The transfer of wealth to your children can be extremely difficult, particularly in high net worth families. There are plenty of horror stories of the second generation behaving badly when it comes to the entire inheritance process. For a parent planning his or her estate, knowing that your child is well-prepared to receive significant funds is a great comfort; being unsure of her readiness and financial maturity can be a tremendous burden that hangs over an already emotional process.

In many cases, it’s vital to begin teaching your child the basics when he or she is young; the sooner they understands the value and concepts of financial responsibility, the stronger their foundation. By doing so, you’ll also help your child become more independent and ready to handle the inheritance that’s been given to them.

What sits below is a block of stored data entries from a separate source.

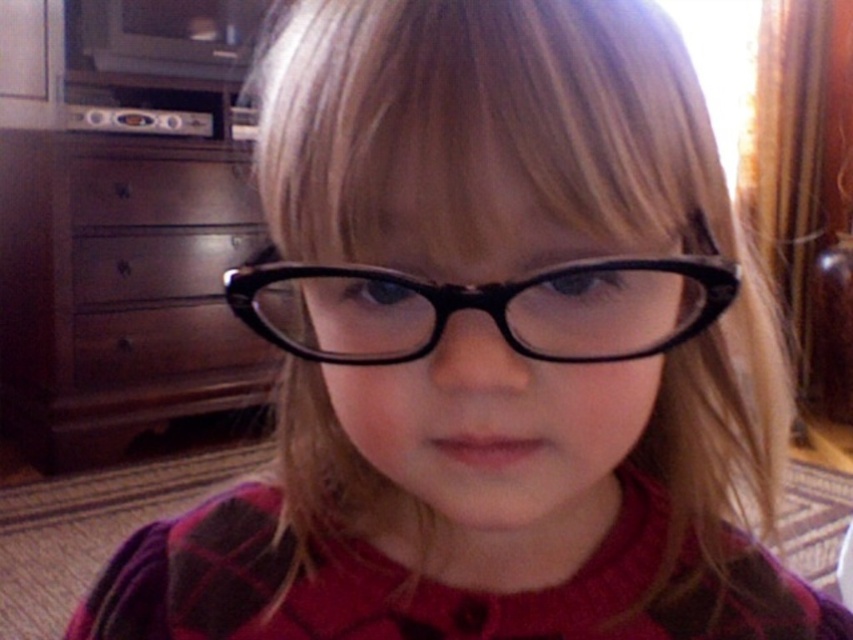 Does satin silver drawer at center have a greater height compared to brushed metal drawer at center?

No, satin silver drawer at center is not taller than brushed metal drawer at center.

Can you confirm if satin silver drawer at center is positioned below brushed metal drawer at center?

No, satin silver drawer at center is not below brushed metal drawer at center.

Is point (160, 182) positioned in front of point (132, 278)?

No.

I want to click on satin silver drawer at center, so click(161, 193).

Is brown wood drawer at center smaller than satin silver drawer at center?

Yes, brown wood drawer at center is smaller than satin silver drawer at center.

Is brown wood drawer at center bigger than satin silver drawer at center?

No.

Is point (155, 323) in front of point (131, 157)?

No, it is not.

You are a GUI agent. You are given a task and a screenshot of the screen. Output one action in this format:
    pyautogui.click(x=<x>, y=<y>)
    Task: Click on the brown wood drawer at center
    The height and width of the screenshot is (640, 853).
    Given the screenshot: What is the action you would take?
    pyautogui.click(x=161, y=342)

How distant is brown wood dresser at left from brushed metal drawer at center?

brown wood dresser at left and brushed metal drawer at center are 6.70 inches apart from each other.

Where is `brown wood dresser at left`? brown wood dresser at left is located at coordinates (120, 289).

Where is `brown wood dresser at left`? Image resolution: width=853 pixels, height=640 pixels. brown wood dresser at left is located at coordinates (120, 289). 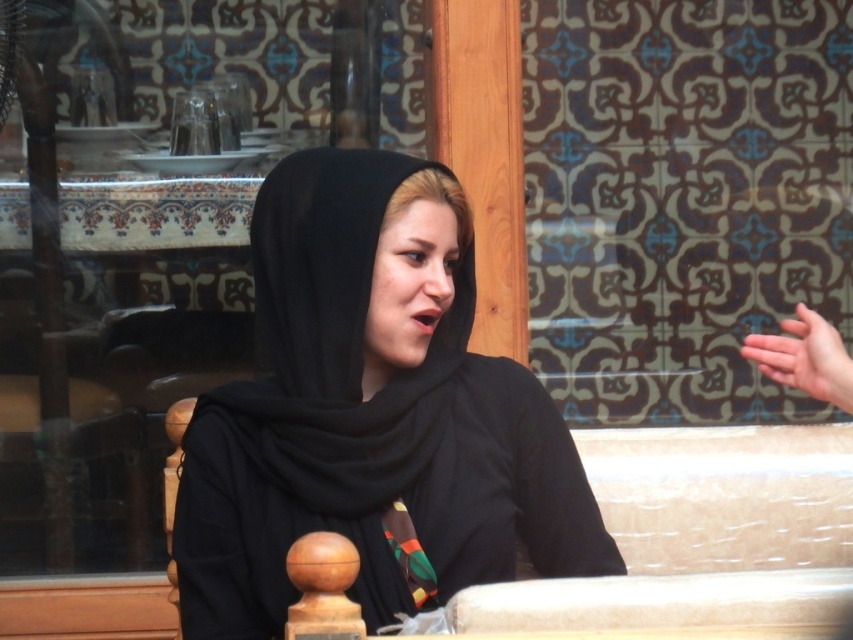 Question: Which point is closer to the camera taking this photo?

Choices:
 (A) [746, 356]
 (B) [396, 499]

Answer: (A)

Question: Is black matte headscarf at center to the left of smooth skin hand at right from the viewer's perspective?

Choices:
 (A) yes
 (B) no

Answer: (A)

Question: Among these points, which one is farthest from the camera?

Choices:
 (A) (450, 413)
 (B) (795, 314)

Answer: (B)

Question: Which point appears closest to the camera in this image?

Choices:
 (A) (819, 333)
 (B) (498, 358)

Answer: (A)

Question: Is the position of black matte headscarf at center less distant than that of smooth skin hand at right?

Choices:
 (A) no
 (B) yes

Answer: (A)

Question: Does black matte headscarf at center have a greater width compared to smooth skin hand at right?

Choices:
 (A) yes
 (B) no

Answer: (A) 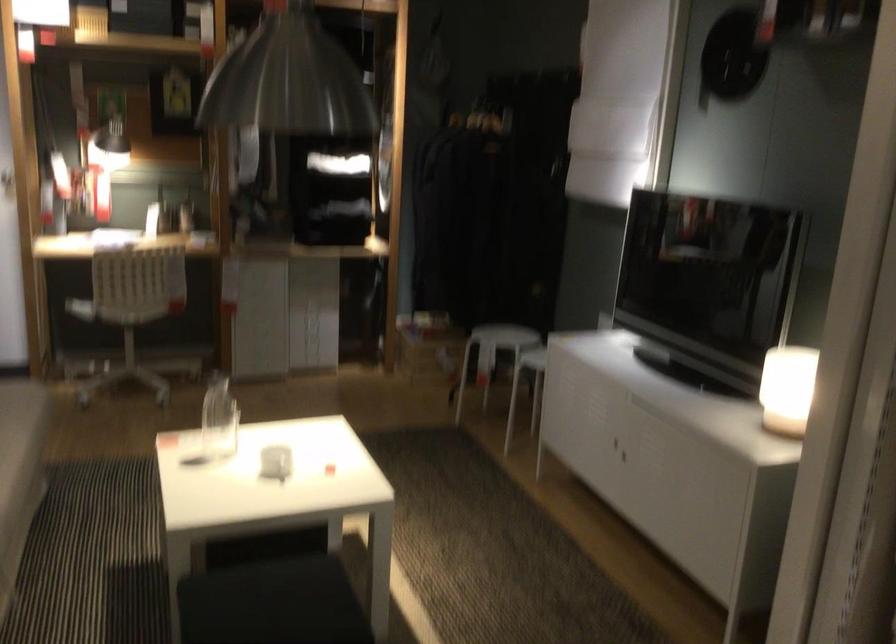 You are a GUI agent. You are given a task and a screenshot of the screen. Output one action in this format:
    pyautogui.click(x=<x>, y=<y>)
    Task: Click on the chair sitting surface
    The height and width of the screenshot is (644, 896).
    Given the screenshot: What is the action you would take?
    pyautogui.click(x=80, y=308) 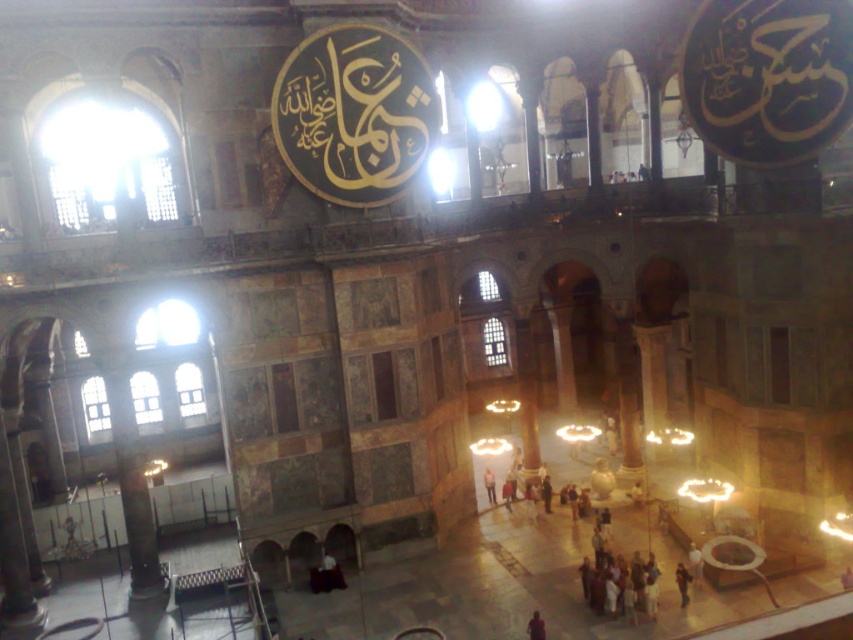 Question: Is dark brown leather jacket at lower center positioned before dark brown leather jacket at center?

Choices:
 (A) yes
 (B) no

Answer: (B)

Question: Is dark brown leather jacket at lower center in front of light brown leather jacket at center?

Choices:
 (A) no
 (B) yes

Answer: (B)

Question: Which point is farther to the camera?

Choices:
 (A) (142, 552)
 (B) (686, 584)
 (C) (491, 497)
 (D) (537, 611)

Answer: (C)

Question: Does polished marble pillar at lower left have a larger size compared to dark brown leather jacket at center?

Choices:
 (A) no
 (B) yes

Answer: (B)

Question: Which point is closer to the camera taking this photo?

Choices:
 (A) (535, 632)
 (B) (138, 554)
 (C) (488, 486)

Answer: (A)

Question: Among these points, which one is nearest to the camera?

Choices:
 (A) [685, 605]
 (B) [544, 634]

Answer: (B) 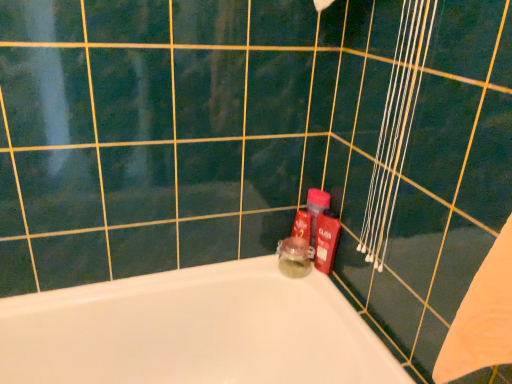 Question: Considering the relative positions of white glossy bathtub at lower left and translucent glass jar at center, which is the 2th toiletry from right to left, in the image provided, is white glossy bathtub at lower left to the left or to the right of translucent glass jar at center, which is the 2th toiletry from right to left,?

Choices:
 (A) right
 (B) left

Answer: (B)

Question: Is white glossy bathtub at lower left taller or shorter than translucent glass jar at center, acting as the 1th toiletry starting from the left?

Choices:
 (A) tall
 (B) short

Answer: (A)

Question: Which of these objects is positioned farthest from the white glossy bathtub at lower left?

Choices:
 (A) translucent glass jar at center, acting as the 1th toiletry starting from the left
 (B) shiny plastic bottle at right, which is the first toiletry in right-to-left order

Answer: (B)

Question: Which object is positioned farthest from the white glossy bathtub at lower left?

Choices:
 (A) shiny plastic bottle at right, which is the first toiletry in right-to-left order
 (B) translucent glass jar at center, which is the 2th toiletry from right to left

Answer: (A) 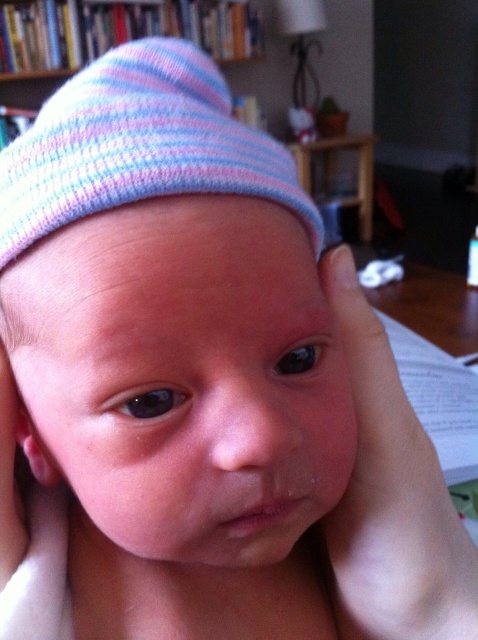 You are a photographer setting up for a baby photo shoot. You want to ensure the baby stays in focus while the background remains slightly blurred. Given the smooth skin hand at center and the knitted fabric bookshelf at upper center, which object should you focus on to achieve this effect?

You should focus on the smooth skin hand at center because it is in front of the knitted fabric bookshelf at upper center, ensuring the baby stays sharp while the background blurs.

You are a photographer setting up a shot of a baby. You have a smooth skin hand at center and a knitted fabric bookshelf at upper center in your frame. Which object is on the right side of the other?

The smooth skin hand at center is positioned on the right side of knitted fabric bookshelf at upper center. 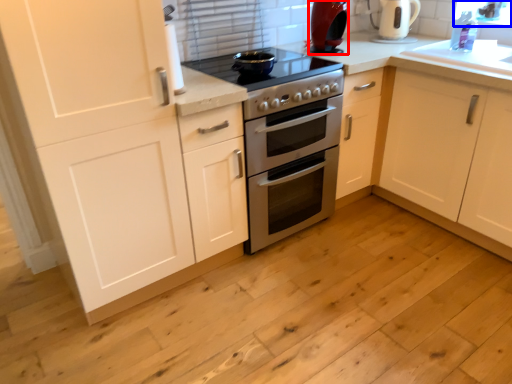 Question: Which point is further to the camera, kitchen appliance (highlighted by a red box) or window screen (highlighted by a blue box)?

Choices:
 (A) kitchen appliance
 (B) window screen

Answer: (B) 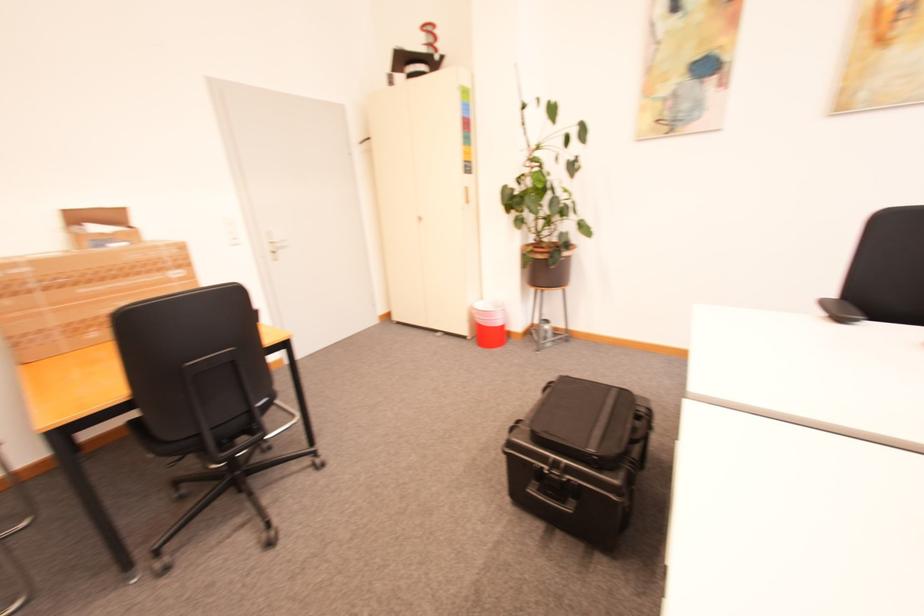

Here are some tips for helping your child learn the basics of proper money management and the principles of finance:

  • Model healthy financial behaviors. From the start, you should begin leading by example. Talk often (but calmly) about money since they’re most likely to emulate your actions and attitudes.
  • Teach them the value of money. The first lesson kids should learn is that it holds value and will be gone when you spend it. You can help them understand this concept by using cash as frequently as possible, since they can actually see the transaction of purchasing a product and money being physically gone.
  • Explain to them the difference between needs and wants. As you know, there are expenditures that are necessary and those that are simply for fun because you want them. Talk to your kids about this concept by sharing with them some of the ways in which you spend your money. However, avoid saying that you can’t afford something. Instead, try saying you choose not to spend money in a particular way.
  • Give them an allowance. This is a great way for kids to learn how to manage their own money. You can start off weekly with a small amount for young kids, bi-weekly for pre-teens, and monthly for teens, which will challenge them to plan more as they get older. The best way to start with a young kid? Have them dedicate a portion of it to spending and a portion to savings. By giving her the power to make their own decisions with the spending portion, they will gain a sense of responsibility and become more interested in managing her finances.
  • Teaching them to save. When helping your child understand the concept of saving and interest, open up an interest-bearing savings account for them and take them to the bank when they gets their allowance. Explain the purpose of the account and what it means to earn interest on the money they save. You may also want to review monthly statements of their account to review the balance and explain why it grows.
  • Embrace teaching opportunities. A trip to the grocery store can turn into a great learning opportunity as you show you child the importance of planning, saving, and looking for a good bargain.
  • Talk about investing. As your child gets older, you can begin talking about more complex concepts such as the risk and rewards of investing. You should also consider giving them a few hundred dollars to invest in the stock market. This will also help further educate them on more sophisticated investing concepts.